[Start of section]
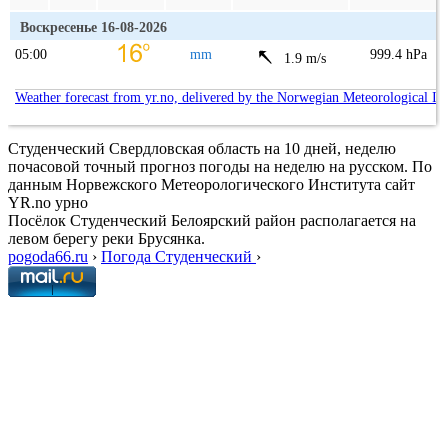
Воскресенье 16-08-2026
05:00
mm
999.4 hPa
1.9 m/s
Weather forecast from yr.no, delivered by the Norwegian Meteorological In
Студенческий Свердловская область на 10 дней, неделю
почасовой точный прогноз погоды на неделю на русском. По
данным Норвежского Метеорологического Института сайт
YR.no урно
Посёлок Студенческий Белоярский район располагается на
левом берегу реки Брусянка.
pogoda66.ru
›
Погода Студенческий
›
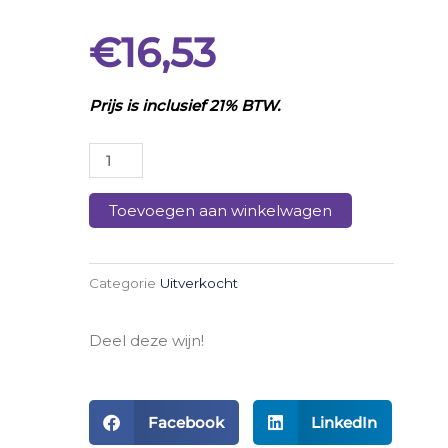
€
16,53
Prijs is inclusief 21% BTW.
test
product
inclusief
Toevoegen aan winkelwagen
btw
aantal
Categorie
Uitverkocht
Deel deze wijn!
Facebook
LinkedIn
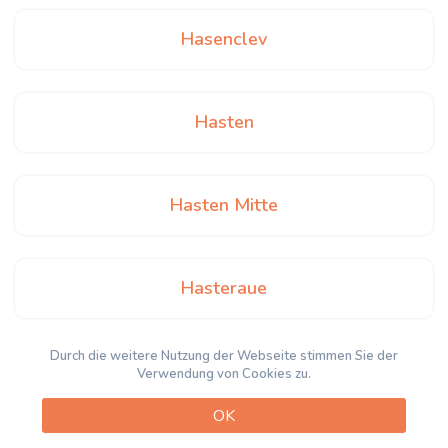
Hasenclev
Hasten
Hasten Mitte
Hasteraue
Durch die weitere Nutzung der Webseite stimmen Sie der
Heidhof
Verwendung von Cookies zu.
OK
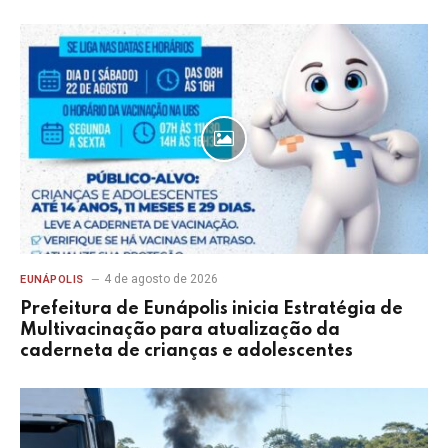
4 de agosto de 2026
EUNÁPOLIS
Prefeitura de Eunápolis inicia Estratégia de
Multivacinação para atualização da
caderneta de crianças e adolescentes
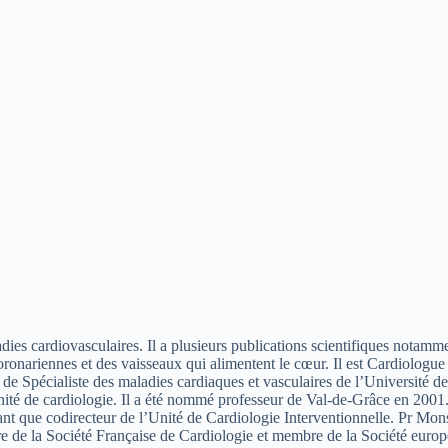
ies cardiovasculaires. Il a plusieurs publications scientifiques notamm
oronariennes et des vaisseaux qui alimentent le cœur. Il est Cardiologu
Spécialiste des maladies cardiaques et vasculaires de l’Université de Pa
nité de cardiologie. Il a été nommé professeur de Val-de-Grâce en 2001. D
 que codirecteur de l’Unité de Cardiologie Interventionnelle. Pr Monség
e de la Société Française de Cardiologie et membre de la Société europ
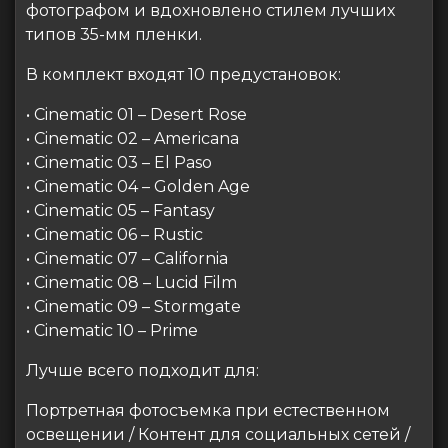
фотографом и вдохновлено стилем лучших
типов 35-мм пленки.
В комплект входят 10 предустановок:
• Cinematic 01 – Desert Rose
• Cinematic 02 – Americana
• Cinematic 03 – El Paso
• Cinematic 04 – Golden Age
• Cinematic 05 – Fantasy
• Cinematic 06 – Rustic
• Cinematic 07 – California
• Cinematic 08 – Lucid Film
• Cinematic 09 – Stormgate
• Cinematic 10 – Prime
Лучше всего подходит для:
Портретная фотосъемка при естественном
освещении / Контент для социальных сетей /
[End of section]
▶ _YOUR OBJECTIVE_:
Copy all of the entries verbatim, leaving out any pictures they contain.

▶ _EXERCISE ANSWER_:
Воскресенье 16-08-2026
05:00
mm
999.4 hPa
1.9 m/s
Weather forecast from yr.no, delivered by the Norwegian Meteorological In
Студенческий Свердловская область на 10 дней, неделю
почасовой точный прогноз погоды на неделю на русском. По
данным Норвежского Метеорологического Института сайт
YR.no урно
Посёлок Студенческий Белоярский район располагается на
левом берегу реки Брусянка.
pogoda66.ru
›
Погода Студенческий
›
€
16,53
Prijs is inclusief 21% BTW.
test
product
inclusief
Toevoegen aan winkelwagen
btw
aantal
Categorie
Uitverkocht
Deel deze wijn!
Facebook
LinkedIn
Hasenclev
Hasten
Hasten Mitte
Hasteraue
Durch die weitere Nutzung der Webseite stimmen Sie der
Heidhof
Verwendung von Cookies zu.
OK
4 de agosto de 2026
EUNÁPOLIS
Prefeitura de Eunápolis inicia Estratégia de
Multivacinação para atualização da
caderneta de crianças e adolescentes
ies cardiovasculaires. Il a plusieurs publications scientifiques notamm
oronariennes et des vaisseaux qui alimentent le cœur. Il est Cardiologu
Spécialiste des maladies cardiaques et vasculaires de l’Université de Pa
nité de cardiologie. Il a été nommé professeur de Val-de-Grâce en 2001. D
 que codirecteur de l’Unité de Cardiologie Interventionnelle. Pr Monség
e de la Société Française de Cardiologie et membre de la Société europ
фотографом и вдохновлено стилем лучших
типов 35-мм пленки.
В комплект входят 10 предустановок:
• Cinematic 01 – Desert Rose
• Cinematic 02 – Americana
• Cinematic 03 – El Paso
• Cinematic 04 – Golden Age
• Cinematic 05 – Fantasy
• Cinematic 06 – Rustic
• Cinematic 07 – California
• Cinematic 08 – Lucid Film
• Cinematic 09 – Stormgate
• Cinematic 10 – Prime
Лучше всего подходит для:
Портретная фотосъемка при естественном
освещении / Контент для социальных сетей /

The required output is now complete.